Landino continued from there. “Of course philosophy was Plato’s first love. And his earliest years and dialogues defended the memory of his beloved teacher, Socrates, against his many detractors.”
“And murderers,” Leon Battista Alberti added with great passion. “Imagine being put on trial and executed by the state for simply teaching young Athenians to think for themselves and speak the Truth. The irony is that Socrates had been hired by those young men’s
own fathers
to tutor them.”
“So the Athens that we so revere was not, in fact, the Ideal State?” I asked, suddenly finding my voice.
Several men began to answer at once, but the melodious voice of Antonio Pollaiuolo prevailed. “Democracy was attempted, but was ultimately scorned by men as wise as Plato himself. Other forms of government—oligarchy and plutocracy—were even more miserable failures.”

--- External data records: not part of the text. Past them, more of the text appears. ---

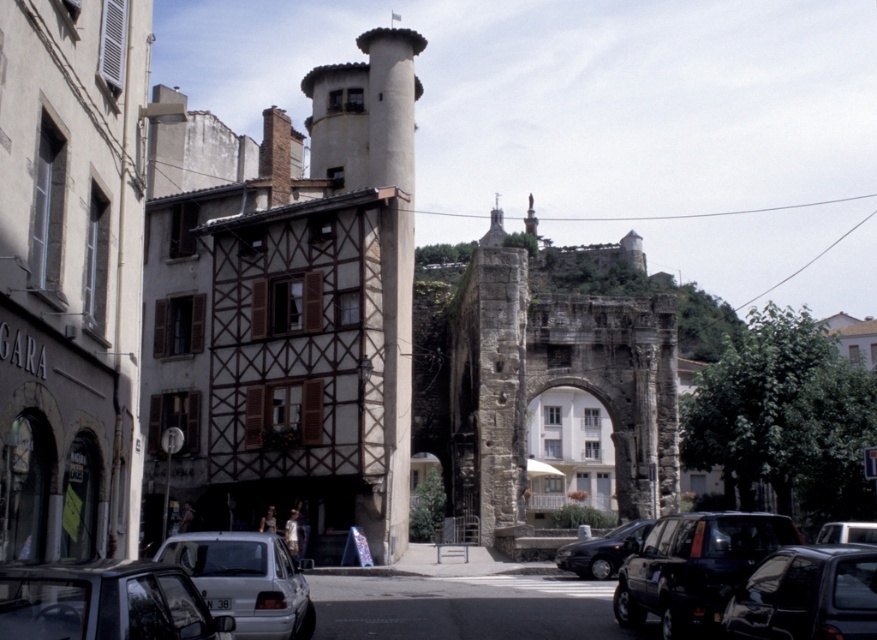 Question: Does shiny black suv at center come in front of black glossy car at center?

Choices:
 (A) yes
 (B) no

Answer: (A)

Question: Which of the following is the closest to the observer?

Choices:
 (A) smooth stone tower at center
 (B) black glossy car at center

Answer: (B)

Question: Where is metallic gray car at lower right located in relation to black glossy car at center in the image?

Choices:
 (A) below
 (B) above

Answer: (B)

Question: Which of the following is the farthest from the observer?

Choices:
 (A) (833, 525)
 (B) (850, 596)

Answer: (A)

Question: Is shiny black suv at center smaller than metallic silver car at center?

Choices:
 (A) no
 (B) yes

Answer: (A)

Question: Estimate the real-world distances between objects in this image. Which object is closer to the black glossy car at center?

Choices:
 (A) metallic silver car at center
 (B) white matte car at lower left
 (C) shiny black suv at center
 (D) silver metallic car at lower left

Answer: (C)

“Yet Lorenzo is enthralled by Plato’s ‘Perfect State’ in the
Republic
,” Poliziano insisted. “Wishes to fashion Florence after it.”
“Guilty as charged,” Lorenzo announced. “But look here, we are veering away from our general introduction of our Academy to Cato toward politics, when it is philosophy that truly brings us together.”
“Quite right,” Ficino said. Now he came to his feet and began to walk slowly around the fountain, speaking with deserved authority. “Philosophy, we believe, is man’s highest calling, a mystical and esoteric initiation for the chosen few. In the tradition of Plato we have cultivated a taste for fine argument. We esteem conscious inquiry into knowledge and reality. We strive to leave ourselves open to new influences, and remain ready at all times to reconsider our opinions.”